Knox County Health Department discusses local trick-or-treating guidelines

In past years, one neighborhood Sequoyah Hills saw thousands of trick-or-treaters. That may look different this year.

KNOXVILLE, Tenn — So many things have looked different this year, and now that may include Halloween celebrations. 

The CDC and the Knox County Health Department released new guidelines about how to safely celebrate Halloween. They are meant to keep people safe while having fun.

In past years, Knoxville neighborhood Sequoyah Hills saw thousands of trick-or-treaters.

“I think last year we were told there were 2,000 – 3,000 children that showed up whether they lived here or not,” said neighbor Doug Peek. He said he knows his family won’t see that many kids this year.

“The fact we’re going to be wearing masks for Halloween but also wearing masks for Halloween it’s just a different world,” he said. 

He’s ready to get creative for trick or treaters, along with his neighbors, but hopes people will stay distanced.
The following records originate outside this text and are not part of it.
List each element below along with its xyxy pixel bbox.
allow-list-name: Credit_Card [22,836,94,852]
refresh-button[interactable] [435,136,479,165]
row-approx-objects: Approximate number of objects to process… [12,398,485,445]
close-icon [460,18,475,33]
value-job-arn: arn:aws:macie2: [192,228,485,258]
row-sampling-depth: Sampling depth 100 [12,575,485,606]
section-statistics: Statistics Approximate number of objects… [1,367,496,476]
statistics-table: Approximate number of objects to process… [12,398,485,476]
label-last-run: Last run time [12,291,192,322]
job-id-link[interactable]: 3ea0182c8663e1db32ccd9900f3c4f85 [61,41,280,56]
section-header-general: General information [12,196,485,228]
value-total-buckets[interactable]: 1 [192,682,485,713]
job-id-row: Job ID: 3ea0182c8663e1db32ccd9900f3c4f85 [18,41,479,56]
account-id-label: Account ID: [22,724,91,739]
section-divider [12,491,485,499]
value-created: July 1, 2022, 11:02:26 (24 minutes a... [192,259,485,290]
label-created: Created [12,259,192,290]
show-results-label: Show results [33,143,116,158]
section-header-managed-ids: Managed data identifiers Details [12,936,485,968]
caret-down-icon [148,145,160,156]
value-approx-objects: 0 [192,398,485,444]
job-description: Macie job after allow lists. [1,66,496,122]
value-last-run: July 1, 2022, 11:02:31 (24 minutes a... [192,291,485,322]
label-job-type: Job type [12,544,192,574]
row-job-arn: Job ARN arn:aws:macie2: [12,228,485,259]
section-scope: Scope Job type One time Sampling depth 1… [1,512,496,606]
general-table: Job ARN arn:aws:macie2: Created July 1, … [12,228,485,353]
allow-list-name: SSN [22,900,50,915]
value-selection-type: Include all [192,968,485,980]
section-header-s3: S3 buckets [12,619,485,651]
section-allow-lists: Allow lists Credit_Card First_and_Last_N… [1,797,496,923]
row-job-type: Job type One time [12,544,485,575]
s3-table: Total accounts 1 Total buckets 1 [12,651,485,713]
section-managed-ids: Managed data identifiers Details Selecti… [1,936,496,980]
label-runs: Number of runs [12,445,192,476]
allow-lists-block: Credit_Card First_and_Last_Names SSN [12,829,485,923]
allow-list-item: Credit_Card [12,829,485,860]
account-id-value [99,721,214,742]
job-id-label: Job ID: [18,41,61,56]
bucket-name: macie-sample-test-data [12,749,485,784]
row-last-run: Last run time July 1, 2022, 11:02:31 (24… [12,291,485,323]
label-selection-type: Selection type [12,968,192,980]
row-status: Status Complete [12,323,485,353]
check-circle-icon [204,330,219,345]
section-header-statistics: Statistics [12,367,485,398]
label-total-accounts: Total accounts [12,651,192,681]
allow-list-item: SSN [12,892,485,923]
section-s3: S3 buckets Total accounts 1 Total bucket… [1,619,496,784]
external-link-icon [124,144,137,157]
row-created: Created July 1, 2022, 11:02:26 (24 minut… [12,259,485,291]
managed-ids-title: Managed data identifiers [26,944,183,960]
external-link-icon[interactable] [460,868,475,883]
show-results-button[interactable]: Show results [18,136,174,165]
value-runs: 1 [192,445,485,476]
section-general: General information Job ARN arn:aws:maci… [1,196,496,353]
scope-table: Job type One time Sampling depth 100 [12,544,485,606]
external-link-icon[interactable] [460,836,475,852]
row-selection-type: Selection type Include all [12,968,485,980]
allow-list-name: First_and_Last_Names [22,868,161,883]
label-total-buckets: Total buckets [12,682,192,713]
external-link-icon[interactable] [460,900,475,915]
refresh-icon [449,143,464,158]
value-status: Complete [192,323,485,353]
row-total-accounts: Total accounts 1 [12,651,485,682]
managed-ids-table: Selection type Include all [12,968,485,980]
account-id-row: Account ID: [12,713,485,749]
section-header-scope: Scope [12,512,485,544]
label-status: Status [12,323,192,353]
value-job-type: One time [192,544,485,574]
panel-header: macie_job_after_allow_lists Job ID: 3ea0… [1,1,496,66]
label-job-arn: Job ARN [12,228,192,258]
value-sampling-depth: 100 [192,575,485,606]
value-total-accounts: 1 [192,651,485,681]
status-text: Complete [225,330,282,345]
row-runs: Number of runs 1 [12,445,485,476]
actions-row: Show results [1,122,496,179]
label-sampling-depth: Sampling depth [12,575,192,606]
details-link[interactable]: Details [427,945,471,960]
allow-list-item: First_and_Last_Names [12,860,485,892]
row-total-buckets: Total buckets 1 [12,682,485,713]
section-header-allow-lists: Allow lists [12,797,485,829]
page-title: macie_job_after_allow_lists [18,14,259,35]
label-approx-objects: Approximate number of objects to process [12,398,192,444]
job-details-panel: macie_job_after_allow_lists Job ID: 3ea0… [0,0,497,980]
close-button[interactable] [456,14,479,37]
He said they’re shopping locally, and this may be the year to stay local while trick or treating.

Officials said that people should continue practicing the five core actions, which include practicing social distancing and wearing a mask.

“Make it as scary as you want to as long as you follow the five core actions,” said Knox County health director Martha Buchanan.

The Knox County Health Department also said if people plan to dress up, don’t substitute a plastic Halloween mask for a cloth mask. They also warned not to wear a costume mask over a cloth mask, since it makes it harder to breathe.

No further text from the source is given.